Le bar à lecture : MOTEMA

Moke, Skol-Primus

Paris nous embaumait de son air pesant et glacial. Le vent hivernal, fort impétueux, cinglait Saint-Denis mais ne réussissait pas à empêcher les immigrés de déserter leurs maisons et se jeter dans les dédales de la ville pour trouver de quoi nourrir leurs nombreuses familles. Les femmes s’attroupaient dans les salons de coiffure ou à Château-rouge, y préparaient des décoctions toxiques en tout genre pour rendre leurs cheveux plus souples, leurs peaux plus claires. Elles blablataient, se trémoussaient au rythme de la Rumba ou de Ya Mado, se racontaient les innombrables infidélités de leurs maris ou s’indignaient des performances très peu satisfaisantes de leur progéniture. La télévision nous infligeait un énième débat sur l’immigration ou le racisme, et quelques petits noirs en mal de visibilité se plaisaient à s’y pavaner.

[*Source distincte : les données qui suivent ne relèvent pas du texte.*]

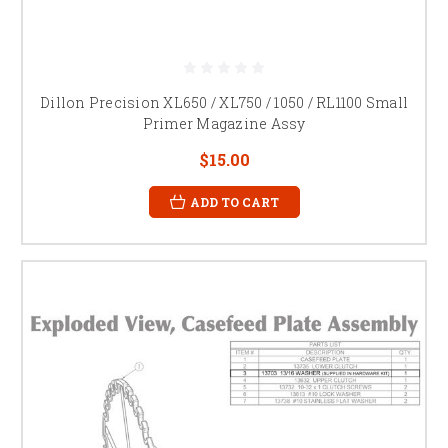
Dillon Precision XL650 / XL750 / 1050 / RL1100 Small
Primer Magazine Assy
$15.00
ADD TO CART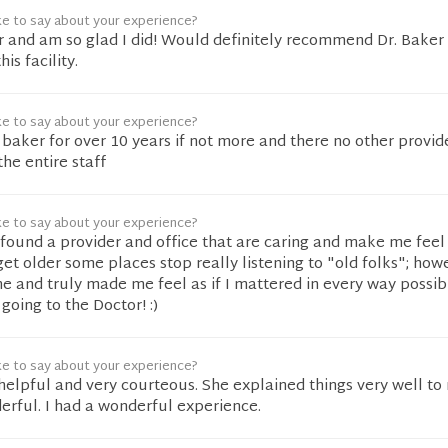
ke to say about your experience?
r and am so glad I did! Would definitely recommend Dr. Baker
is facility.
ke to say about your experience?
 baker for over 10 years if not more and there no other provide
he entire staff
ke to say about your experience?
ound a provider and office that are caring and make me feel 
get older some places stop really listening to "old folks"; howe
e and truly made me feel as if I mattered in every way possi
going to the Doctor! :)
ke to say about your experience?
helpful and very courteous. She explained things very well to
erful. I had a wonderful experience.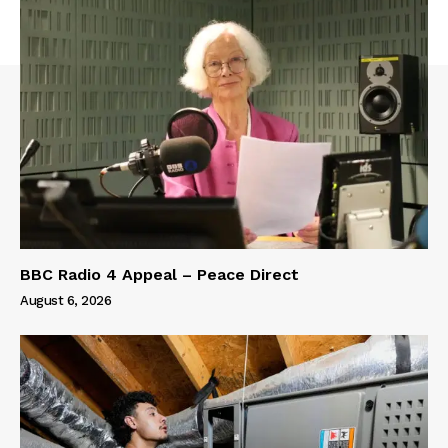
BBC Radio 4 Appeal – Peace Direct
August 6, 2026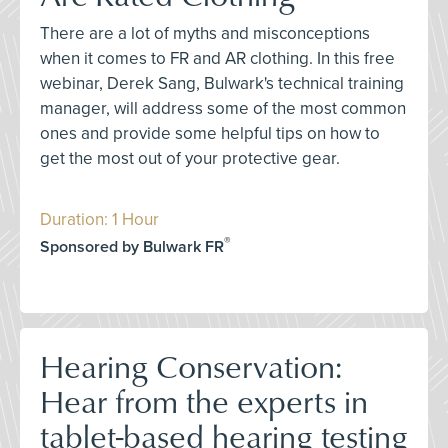
There are a lot of myths and misconceptions
when it comes to FR and AR clothing. In this free
webinar, Derek Sang, Bulwark's technical training
manager, will address some of the most common
ones and provide some helpful tips on how to
get the most out of your protective gear.
Duration: 1 Hour
®
Sponsored by Bulwark FR
Hearing Conservation:
Hear from the experts in
tablet-based hearing testing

Moi, j’étais dans ma chambre, assis à mon bureau, heureux, l’âme envahie par l’enthousiasme, l’esprit essoufflé par ma nuit de travail acharné. Je venais de boucler le premier article mon blog « Beaux noirs ». Soudain, les mots de ma grande sœur Kimia, la veille commencèrent à déambuler dans ma tête en pas saccadés : « Motema, je te dis, ne publie pas ton article sans l’avoir fait lire au préalable par un ami, pour être sûr qu’il est exempt de fautes et d’incohérences. » J’éteignis mon ordinateur et m’allongeai sur mon lit. Je m’allongeai sur mon lit, à plat ventre, mais n’arrivais pas à dormir. Ce n’est point la joie de pouvoir publier mon article qui séquestrait mon sommeil, encore moins l’appréhension des impressions des lecteurs ou les mots intelligents de Kimia. Mon insomnie prenait source dans ma plus profonde enfance…

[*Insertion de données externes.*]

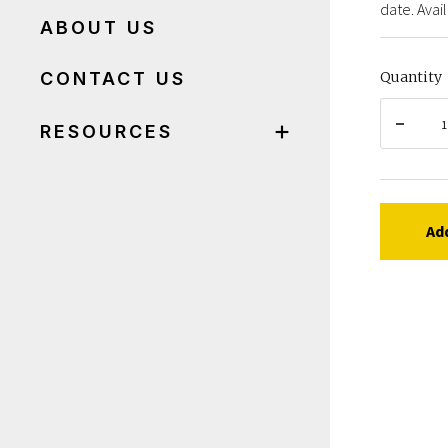
date. Avail
ABOUT US
CONTACT US
Quantity
RESOURCES
Ad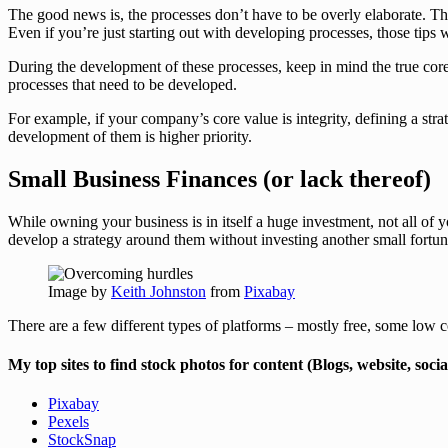
The good news is, the processes don’t have to be overly elaborate. T
Even if you’re just starting out with developing processes, those tips
During the development of these processes, keep in mind the true core
processes that need to be developed.
For example, if your company’s core value is integrity, defining a str
development of them is higher priority.
Small Business Finances (or lack thereof)
While owning your business is in itself a huge investment, not all of
develop a strategy around them without investing another small fortun
Image by
Keith Johnston
from
Pixabay
There are a few different types of platforms – mostly free, some low
My top sites to find stock photos for content (Blogs, website, socia
Pixabay
Pexels
StockSnap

Je suis né au milieu des ave maria mélancoliques de ma mère et des gronderies intempestives de mon père. J’ai grandi à Kinshasa. Kinshasa la belle. Kinshasa, échantillon de cette petite Afrique centrale animée par sa démence musicale et arrosée par les effluves éblouissantes du Mbisi yako tumba. Kinshasa et sa chaleur. Mulungé ! Kinshasa et sa terre. Mabelé ! Cette terre qui vous prend dans ses bras telle une mère, vous porte en son sein, vous berce, pourvoie à tous vos besoins vitaux, existentiels, et plus jamais ne vous lâche. Je m’en souviens encore.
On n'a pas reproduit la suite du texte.